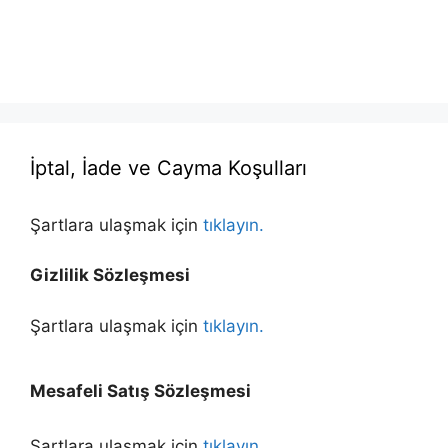
İptal, İade ve Cayma Koşulları
Şartlara ulaşmak için
tıklayın.
Gizlilik Sözleşmesi
Şartlara ulaşmak için
tıklayın.
Mesafeli Satış Sözleşmesi
Şartlara ulaşmak için
tıklayın.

═══

Exclude every picture and copy the remaining data exactly.

* _The completed task_
İptal, İade ve Cayma Koşulları
Şartlara ulaşmak için
tıklayın.
Gizlilik Sözleşmesi
Şartlara ulaşmak için
tıklayın.
Mesafeli Satış Sözleşmesi
Şartlara ulaşmak için
tıklayın.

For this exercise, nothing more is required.